Ce n'est pas sérieux! Alors que la majorité des membres de ce conseil, et y compris malheureusement certains du côté gauche, ont, par exemple, lors de la dernière session, voté le démantèlement des droits de timbre, à hauteur d'une première tranche de 310 millions de francs de recettes annuelles dont on prive notre collectivité. Et Monsieur le conseiller fédéral Merz nous a assurés que ce n'était qu'un début et que ce combat-là continuerait!
Nous avons quant à nous une proposition raisonnable, une proposition consistant à rétablir ces recettes-là. Nous la mettons en pratique aujourd'hui par le référendum que je vous avais annoncé à fin mars dans cette salle; nous n'avons en effet pas d'illusions sur la majorité possible. Ce référendum contre la modification de la loi fédérale sur les droits de timbre en est au stade de la récolte des signatures; il devrait aboutir, et il représente un enjeu pour toutes les personnes, toutes les collectivités, tous les secteurs qui sont menacés par ce programme de "massacre à la tronçonneuse 2004".
Maintenant, comme mes préopinants ont été un petit peu techniques, je vais parler de ces droits de timbre, très brièvement, pour rappeler quelques faits.
Il y a un peu plus de dix ans, en 1993, rapportées au chiffre d'affaires de la Bourse - puisque c'est de ça qu'il s'agit - les recettes globales émanant des droits de timbre se montaient à 0,5 pour cent de ce chiffre d'affaires. En 2004, si on fait le compte total, on en est à 0,25 pour cent de recettes pour la Confédération par rapport à ce chiffre d'affaires global de la Bourse. Cela signifie qu'on a réduit globalement de moitié le taux de cet impôt-là au bénéfice des banques, des spéculateurs et des riches, etc.

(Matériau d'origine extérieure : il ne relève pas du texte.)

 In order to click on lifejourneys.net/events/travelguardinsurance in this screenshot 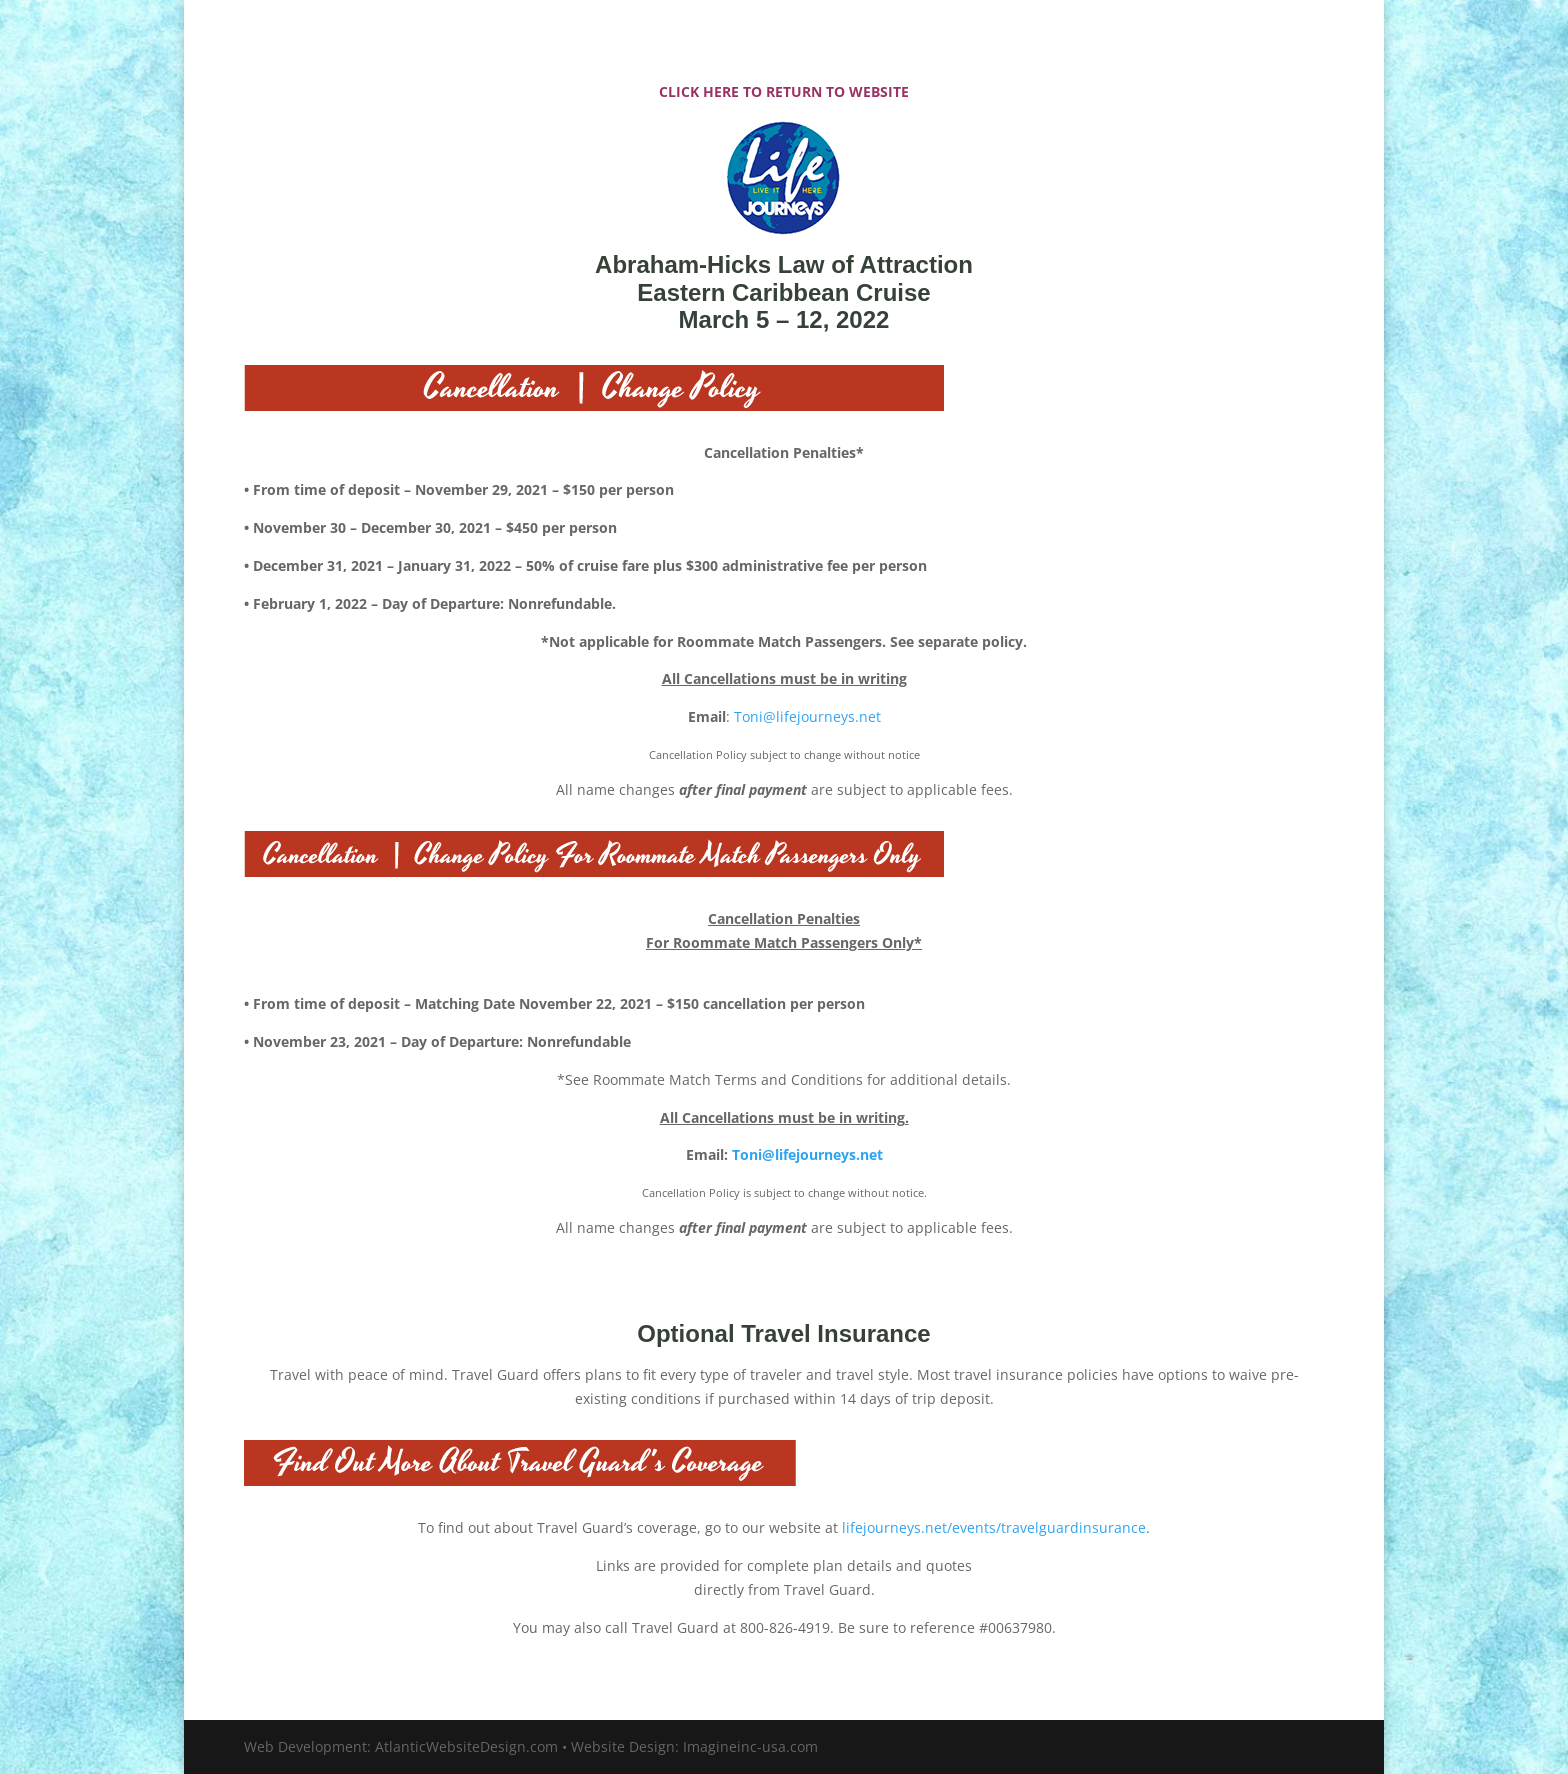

Les porte-parole des banques nous parlent de la nécessité de favoriser la "compétitivité" de ce secteur financier. Mais quand même, je n'ai pas besoin de vous rappeler les résultats de l'an dernier de l'UBS et du Credit Suisse: c'était 13,6 milliards de francs de bénéfice déclaré. Et vous voudriez maintenant nous présenter le caractère indispensable d'arrondir ce chiffre-là à 14 ou 15 milliards de francs? Non, [PAGE 497] ça n'est pas sérieux, il y a là de l'argent à aller chercher pour financer des tâches indispensables de la Confédération. Si nous avions maintenu ce taux de 1993 que j'ai évoqué, les comptes de la Confédération pour l'an dernier se seraient soldés non pas par le déficit de 1,7 milliard de francs, mais ils auraient dégagé un excédent de 1,1 milliard de francs. Alors de quoi parlons-nous dans cette salle? De pas grand-chose de sérieux; l'essentiel est ailleurs. Il faut en effet poser le problème des recettes nouvelles; le Parti socialiste l'a évoqué modérément et je le fais aujourd'hui concrètement: il faut aujourd'hui des recettes nouvelles pour notre collectivité. Un des moyens de donner un signal dans ce sens est de faire aboutir le référendum populaire que nous avons lancé contre le démantèlement programmé des droits de timbre!